- _Task to carry out_:
Please copy out the entries exactly, skipping any pictures.

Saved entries
+ + +

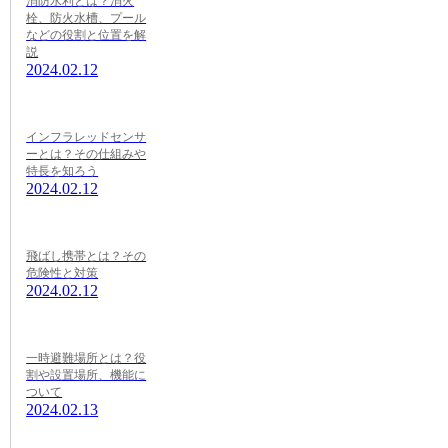
消防水利とは？消火
栓、防火水槽、プール
などの役割と位置を解
説
2024.02.12
インフラレッドセンサ
ーとは？その仕組みや
特長を知ろう
2024.02.12
飛ばし携帯とは？その
危険性と対策
2024.02.12
一時避難場所とは？役
割や設置場所、機能に
ついて
2024.02.13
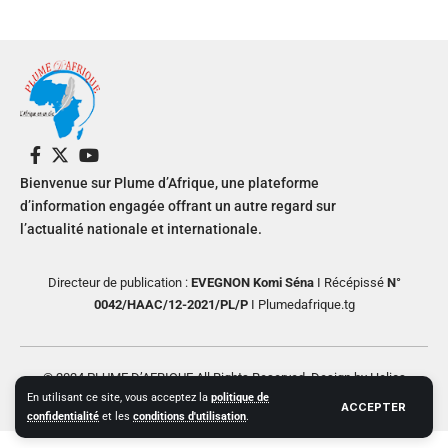
Bienvenue sur Plume d’Afrique, une plateforme
d’information engagée offrant un autre regard sur
l’actualité nationale et internationale.
Directeur de publication :
EVEGNON Komi Séna
I Récépissé
N°
0042/HAAC/12-2021/PL/P
I Plumedafrique.tg
© 2024 PLUME D’AFRIQUE All Rights Reserved. Design by Helios
En utilisant ce site, vous acceptez la
politique de
Creative
ACCEPTER
confidentialité
et les
conditions d'utilisation
.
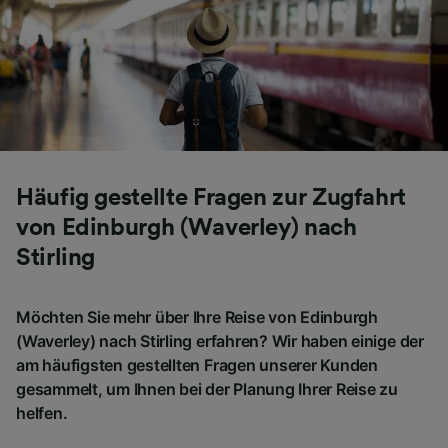
Häufig gestellte Fragen zur Zugfahrt
von Edinburgh (Waverley) nach
Stirling
Möchten Sie mehr über Ihre Reise von Edinburgh
(Waverley) nach Stirling erfahren? Wir haben einige der
am häufigsten gestellten Fragen unserer Kunden
gesammelt, um Ihnen bei der Planung Ihrer Reise zu
helfen.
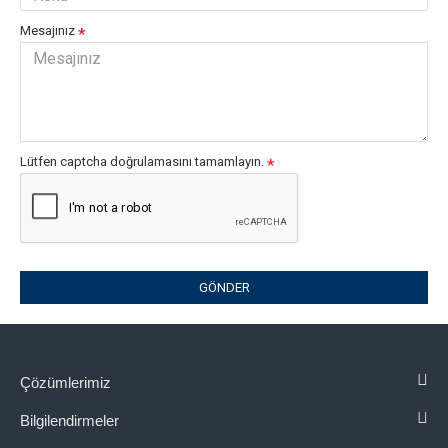
Mesajınız
Lütfen captcha doğrulamasını tamamlayın.
GÖNDER
Çözümlerimiz
Bilgilendirmeler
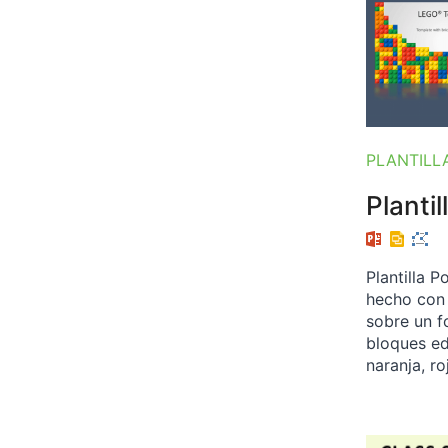
PLANTILL
Planti
Plantilla 
hecho con 
sobre un f
bloques ed
naranja, ro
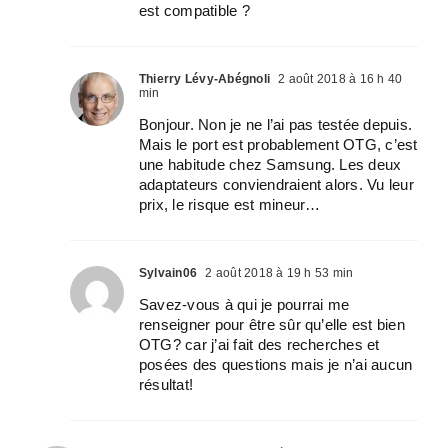
est compatible ?
Thierry Lévy-Abégnoli
2 août 2018 à 16 h 40
min
Bonjour. Non je ne l’ai pas testée depuis.
Mais le port est probablement OTG, c’est
une habitude chez Samsung. Les deux
adaptateurs conviendraient alors. Vu leur
prix, le risque est mineur…
Sylvain06
2 août 2018 à 19 h 53 min
Savez-vous à qui je pourrai me
renseigner pour être sûr qu’elle est bien
OTG? car j’ai fait des recherches et
posées des questions mais je n’ai aucun
résultat!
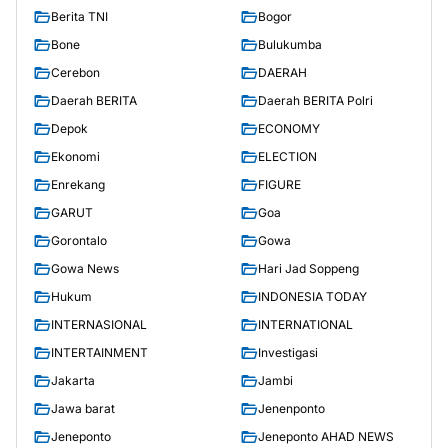
Berita TNI
Bogor
Bone
Bulukumba
Cerebon
DAERAH
Daerah BERITA
Daerah BERITA Polri
Depok
ECONOMY
Ekonomi
ELECTION
Enrekang
FIGURE
GARUT
Goa
Gorontalo
Gowa
Gowa News
Hari Jad Soppeng
Hukum
INDONESIA TODAY
INTERNASIONAL
INTERNATIONAL
INTERTAINMENT
Investigasi
Jakarta
Jambi
Jawa barat
Jenenponto
Jeneponto
Jeneponto AHAD NEWS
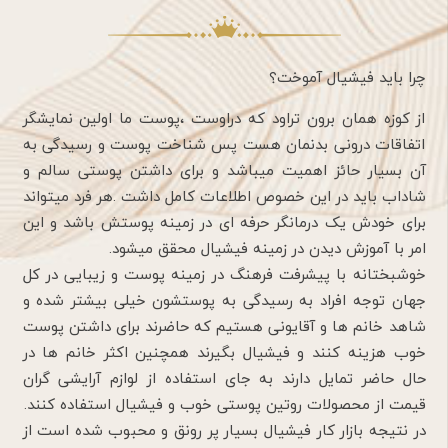
چرا باید فیشیال آموخت؟
از کوزه همان برون تراود که دراوست ،پوست ما اولین نمایشگر
اتفاقات درونی بدنمان هست پس شناخت پوست و رسیدگی به
آن بسیار حائز اهمیت میباشد و برای داشتن پوستی سالم و
شاداب باید در این خصوص اطلاعات کامل داشت .هر فرد ميتواند
برای خودش یک درمانگر حرفه ای در زمینه پوستش باشد و این
امر با آموزش دیدن در زمینه فیشیال محقق ميشود.
خوشبختانه با پیشرفت فرهنگ در زمینه پوست و زیبایی در کل
جهان توجه افراد به رسیدگی به پوستشون خیلی بیشتر شده و
شاهد خانم ها و آقایونی هستیم که حاضرند برای داشتن پوست
خوب هزینه کنند و فیشیال بگیرند همچنین اکثر خانم ها در
حال حاضر تمایل دارند به جای استفاده از لوازم آرایشی گران
قيمت از محصولات روتین پوستی خوب و فیشیال استفاده کنند.
در نتیجه بازار کار فیشیال بسیار پر رونق و محبوب شده است از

+ + +

- _Response for this exercise_:
消防水利とは？消火
栓、防火水槽、プール
などの役割と位置を解
説
2024.02.12
インフラレッドセンサ
ーとは？その仕組みや
特長を知ろう
2024.02.12
飛ばし携帯とは？その
危険性と対策
2024.02.12
一時避難場所とは？役
割や設置場所、機能に
ついて
2024.02.13
Bienvenue sur Plume d’Afrique, une plateforme
d’information engagée offrant un autre regard sur
l’actualité nationale et internationale.
Directeur de publication :
EVEGNON Komi Séna
I Récépissé
N°
0042/HAAC/12-2021/PL/P
I Plumedafrique.tg
© 2024 PLUME D’AFRIQUE All Rights Reserved. Design by Helios
En utilisant ce site, vous acceptez la
politique de
Creative
ACCEPTER
confidentialité
et les
conditions d'utilisation
.
Häufig gestellte Fragen zur Zugfahrt
von Edinburgh (Waverley) nach
Stirling
Möchten Sie mehr über Ihre Reise von Edinburgh
(Waverley) nach Stirling erfahren? Wir haben einige der
am häufigsten gestellten Fragen unserer Kunden
gesammelt, um Ihnen bei der Planung Ihrer Reise zu
helfen.
Mesajınız
Lütfen captcha doğrulamasını tamamlayın.
GÖNDER
Çözümlerimiz
Bilgilendirmeler
PLANTILL
Planti
Plantilla 
hecho con 
sobre un f
bloques ed
naranja, ro
est compatible ?
Thierry Lévy-Abégnoli
2 août 2018 à 16 h 40
min
Bonjour. Non je ne l’ai pas testée depuis.
Mais le port est probablement OTG, c’est
une habitude chez Samsung. Les deux
adaptateurs conviendraient alors. Vu leur
prix, le risque est mineur…
Sylvain06
2 août 2018 à 19 h 53 min
Savez-vous à qui je pourrai me
renseigner pour être sûr qu’elle est bien
OTG? car j’ai fait des recherches et
posées des questions mais je n’ai aucun
résultat!
Berita TNI
Bogor
Bone
Bulukumba
Cerebon
DAERAH
Daerah BERITA
Daerah BERITA Polri
Depok
ECONOMY
Ekonomi
ELECTION
Enrekang
FIGURE
GARUT
Goa
Gorontalo
Gowa
Gowa News
Hari Jad Soppeng
Hukum
INDONESIA TODAY
INTERNASIONAL
INTERNATIONAL
INTERTAINMENT
Investigasi
Jakarta
Jambi
Jawa barat
Jenenponto
Jeneponto
Jeneponto AHAD NEWS
چرا باید فیشیال آموخت؟
از کوزه همان برون تراود که دراوست ،پوست ما اولین نمایشگر
اتفاقات درونی بدنمان هست پس شناخت پوست و رسیدگی به
آن بسیار حائز اهمیت میباشد و برای داشتن پوستی سالم و
شاداب باید در این خصوص اطلاعات کامل داشت .هر فرد ميتواند
برای خودش یک درمانگر حرفه ای در زمینه پوستش باشد و این
امر با آموزش دیدن در زمینه فیشیال محقق ميشود.
خوشبختانه با پیشرفت فرهنگ در زمینه پوست و زیبایی در کل
جهان توجه افراد به رسیدگی به پوستشون خیلی بیشتر شده و
شاهد خانم ها و آقایونی هستیم که حاضرند برای داشتن پوست
خوب هزینه کنند و فیشیال بگیرند همچنین اکثر خانم ها در
حال حاضر تمایل دارند به جای استفاده از لوازم آرایشی گران
قيمت از محصولات روتین پوستی خوب و فیشیال استفاده کنند.
در نتیجه بازار کار فیشیال بسیار پر رونق و محبوب شده است از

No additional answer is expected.